-------- RECORDS FOR THE TASK --------
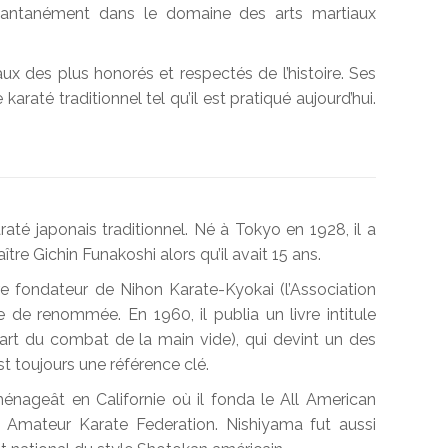
nstantanément dans le domaine des arts martiaux
ux des plus honorés et respectés de l’histoire. Ses
araté traditionnel tel qu’il est pratiqué aujourd’hui.
até japonais traditionnel. Né à Tokyo en 1928, il a
re Gichin Funakoshi alors qu’il avait 15 ans.
 fondateur de Nihon Karate-Kyokai (l’Association
 de renommée. En 1960, il publia un livre intitule
’art du combat de la main vide), qui devint un des
t toujours une référence clé.
nageât en Californie où il fonda le All American
n Amateur Karate Federation. Nishiyama fut aussi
--------
Search the entries above for the string "traditionnel". Copy each line that holds it.

araté traditionnel tel qu’il est pratiqué aujourd’hui.
até japonais traditionnel. Né à Tokyo en 1928, il a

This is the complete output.